Esto es, sin duda, un despropósito. Es probable que no haya habido, en este sistema bloguero, muchas entradas/posts de este tamaño. Pero su largo –unas 25 carillas– es una de las razones por las cuales decidí publicar esta entrevista en este lugar. Solemos creer que internet exige textos cortos; no nos paramos a pensar que internet permite, entre tantas otras cosas, textos del tamaño que cada cual decida.

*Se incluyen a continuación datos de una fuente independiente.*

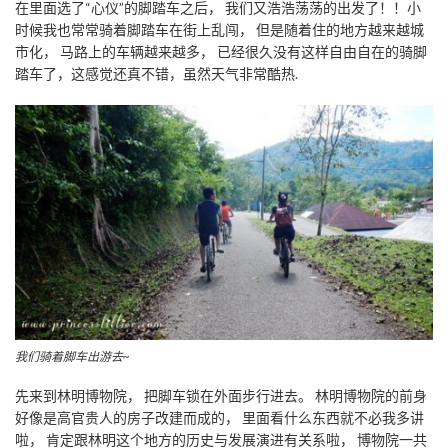
在里面选了“心仪”的脚踏车之后， 我们又浩浩荡荡的出发了！！小
时候我也常常骑着脚踏车在街上乱闯， 但是随着住的地方越来越城
市化， 马路上的车辆越来越多， 已经很久没有这样自由自在的骑脚
踏车了，这感觉还真不错，虽然天气非常酷热.
我们骑着脚车出游去~
先来到林明博物院， 把脚车锁在外面步行进去。 林明博物院的前身
好像是高官贵人的房子改建而成的， 里面看什么东西就不必我多讲
啦， 肯定跟林明这个地方的历史与发展演进有关系啦， 博物院一共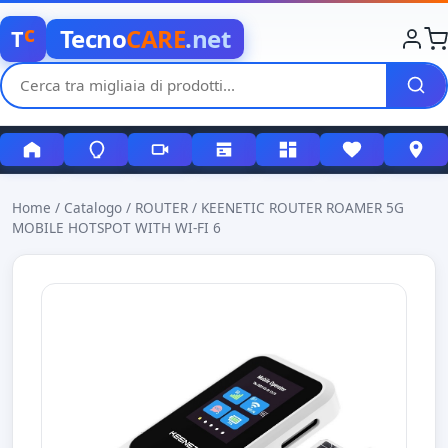
c
Tecno
CARE
.net
T
Home
/
Catalogo
/
ROUTER
/
KEENETIC ROUTER ROAMER 5G
MOBILE HOTSPOT WITH WI-FI 6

Quizás éste sea un exceso, o quizás haya lectores todavía, gente a la que no le asusten unas cuantas páginas si les cuentan algo que les interese.
Por otro lado, no quería publicar este relato de una larga tarde con quien es, para muchos argentinos, la encarnación del Mal, en un medio argentino: su sentido habría cambiado mucho. Virtuales, extraterritoriales, estas líneas son un intento de presentar a uno de los personajes más y menos conocidos de mi país: Sergio Schoklender, el parricida, el preso, el extremista, ahora el estafador. Para los argentinos es un modo de profundizar en una historia muy cercana; para españoles y otros latinoamericanos, una buena aproximación al paisaje de la Argentina actual.

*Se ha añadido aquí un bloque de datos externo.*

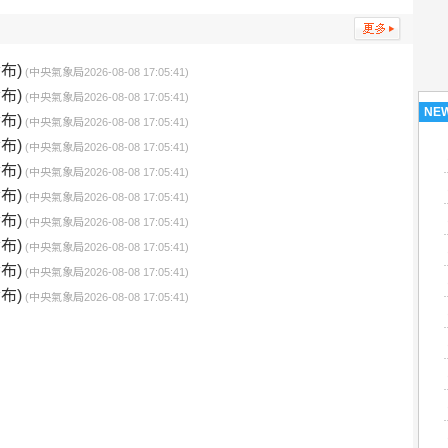
布)
(中央氣象局2026-08-08 17:05:41)
布)
(中央氣象局2026-08-08 17:05:41)
NE
布)
(中央氣象局2026-08-08 17:05:41)
布)
(中央氣象局2026-08-08 17:05:41)
布)
(中央氣象局2026-08-08 17:05:41)
布)
(中央氣象局2026-08-08 17:05:41)
布)
(中央氣象局2026-08-08 17:05:41)
布)
(中央氣象局2026-08-08 17:05:41)
布)
(中央氣象局2026-08-08 17:05:41)
布)
(中央氣象局2026-08-08 17:05:41)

A lo largo de esa tarde Schoklender me dijo muchas cosas que me sorprendieron. Aquí están sus relatos de cómo roba el Estado argentino, de cómo las Madres de Plaza de Mayo se financiaron con asaltos, de cómo los medios se venden a los políticos, de cómo Cristina Fernández abandonó el proyecto Sueños Compartidos, entre otros. Si alguien –algún medio o persona– quiere reproducirlos es libre de hacerlo; solo le pido que cite la fuente, o sea: que diga de dónde los sacó.
Para quienes prefieran bajarlo y leerlo off-line o imprimirlo –que de todo hay en la viña del señor–, hay una versión en pdf aquí mismo.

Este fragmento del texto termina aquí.